As described circa 1990, this rectangular one-and-a-half story dwelling has a gable roof with returns, and a recessed enclosed porch on the south wing. Siding is clapboard, and windows are two-over-two double hung sash. Other notable features of the structure include the frieze windows and the front entryway with its flanking pilasters and overhead cornice.
Professor Wolfgang Fuchs, a former owner, suggested the house was built ca.1835. It has also been suggested that the house was built by mill owner Isaac Cradit or his son Jacob. The architectural style and design of facade are very similar to the one-and-a-half story houses built for mill workers by the Cradit family on the Byway in the 1830s.
The original house consists of the larger, rectangular wing. The smaller, southern wing was added sometime in the late nineteenth or early twentieth century, itself being altered by the enclosure of the entry porch, date of which is unknown. A rear shed-roofed kitchen and shed are believed to be later nineteenth century additions; the kitchen addition being the old summer kitchen.

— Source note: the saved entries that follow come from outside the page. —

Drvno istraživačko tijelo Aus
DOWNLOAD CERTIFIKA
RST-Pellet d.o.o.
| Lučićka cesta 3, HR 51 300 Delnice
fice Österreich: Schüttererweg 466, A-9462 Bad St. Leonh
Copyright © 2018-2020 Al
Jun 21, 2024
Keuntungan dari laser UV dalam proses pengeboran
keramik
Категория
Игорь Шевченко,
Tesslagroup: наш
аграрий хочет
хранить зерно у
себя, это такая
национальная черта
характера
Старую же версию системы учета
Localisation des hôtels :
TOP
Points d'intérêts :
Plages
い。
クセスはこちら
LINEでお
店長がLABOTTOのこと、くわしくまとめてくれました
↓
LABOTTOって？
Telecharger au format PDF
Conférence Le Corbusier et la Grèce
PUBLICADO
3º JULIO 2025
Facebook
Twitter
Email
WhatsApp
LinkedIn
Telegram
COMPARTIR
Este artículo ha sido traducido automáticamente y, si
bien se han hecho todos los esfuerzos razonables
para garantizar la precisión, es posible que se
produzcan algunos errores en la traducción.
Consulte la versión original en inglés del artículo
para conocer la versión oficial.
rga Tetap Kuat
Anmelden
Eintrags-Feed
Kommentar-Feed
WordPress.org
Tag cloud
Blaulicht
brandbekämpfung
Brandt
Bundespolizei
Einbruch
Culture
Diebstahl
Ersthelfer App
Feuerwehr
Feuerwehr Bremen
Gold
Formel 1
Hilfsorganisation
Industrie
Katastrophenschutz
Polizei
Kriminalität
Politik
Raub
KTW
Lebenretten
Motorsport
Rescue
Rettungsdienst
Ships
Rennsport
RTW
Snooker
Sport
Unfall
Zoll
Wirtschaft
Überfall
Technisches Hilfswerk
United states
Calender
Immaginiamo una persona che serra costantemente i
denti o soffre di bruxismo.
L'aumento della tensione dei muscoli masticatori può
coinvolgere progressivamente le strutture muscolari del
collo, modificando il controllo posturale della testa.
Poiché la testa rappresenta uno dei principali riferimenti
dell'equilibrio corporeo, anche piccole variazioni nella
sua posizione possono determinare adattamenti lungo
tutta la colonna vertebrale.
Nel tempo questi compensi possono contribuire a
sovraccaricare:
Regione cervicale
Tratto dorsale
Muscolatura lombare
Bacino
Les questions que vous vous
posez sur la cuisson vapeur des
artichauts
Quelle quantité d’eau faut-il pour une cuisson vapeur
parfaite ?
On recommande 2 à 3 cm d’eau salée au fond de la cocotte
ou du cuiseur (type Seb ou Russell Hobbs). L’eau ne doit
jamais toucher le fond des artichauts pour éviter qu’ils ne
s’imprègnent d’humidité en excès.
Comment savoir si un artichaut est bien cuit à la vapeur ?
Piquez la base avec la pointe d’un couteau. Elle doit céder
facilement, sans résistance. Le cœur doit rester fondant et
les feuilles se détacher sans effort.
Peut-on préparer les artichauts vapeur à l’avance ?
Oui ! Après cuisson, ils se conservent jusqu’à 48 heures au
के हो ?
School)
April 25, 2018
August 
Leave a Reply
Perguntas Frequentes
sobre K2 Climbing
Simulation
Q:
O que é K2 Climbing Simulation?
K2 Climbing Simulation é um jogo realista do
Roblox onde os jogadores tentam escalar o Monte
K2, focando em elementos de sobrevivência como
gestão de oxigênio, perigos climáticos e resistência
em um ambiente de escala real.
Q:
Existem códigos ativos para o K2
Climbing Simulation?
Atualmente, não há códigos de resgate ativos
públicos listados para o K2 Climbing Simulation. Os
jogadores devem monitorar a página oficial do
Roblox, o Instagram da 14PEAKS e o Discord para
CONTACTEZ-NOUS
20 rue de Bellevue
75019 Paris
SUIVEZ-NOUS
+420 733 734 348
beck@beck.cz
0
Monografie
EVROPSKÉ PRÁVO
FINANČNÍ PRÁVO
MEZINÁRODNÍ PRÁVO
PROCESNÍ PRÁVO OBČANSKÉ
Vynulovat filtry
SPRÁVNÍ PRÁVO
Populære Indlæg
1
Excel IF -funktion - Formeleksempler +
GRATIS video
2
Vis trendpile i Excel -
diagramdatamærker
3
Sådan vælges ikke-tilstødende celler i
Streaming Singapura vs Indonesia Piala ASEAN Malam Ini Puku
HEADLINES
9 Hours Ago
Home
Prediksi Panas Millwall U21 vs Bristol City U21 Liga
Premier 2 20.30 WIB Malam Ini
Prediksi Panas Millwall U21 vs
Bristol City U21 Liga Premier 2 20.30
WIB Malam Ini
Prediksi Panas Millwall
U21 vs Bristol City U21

The house appears on the map of Free Hollow in the 1866 Tompkins County Atlas, labeled, "M. Cook." The house was occupied by Mr & Mrs Miles Cook, according to Albert Force in
Free Hollow: The First One Hundred Years of Forest Home (1954) [
https://www.fhia.org/free-hollow/] and their ownership from 1865 is listed in the Appendix to
Free Hollow to Forest Home by Liese Bronfenbrenner (1974) [
https://www.fhia.org/free-hollow-to-forest-home-appendix/]. A teacher at the Forest Home School, Ruth Davis, resided here during the 1940s.
Included in
Forest Home Historic District with USN 10906.000056. To access the Building-Structure Inventory Form (sometimes referred to as the "Blue Form"), from which many of the details above are drawn, including the estimated date built, follow these
Lookup Instructions.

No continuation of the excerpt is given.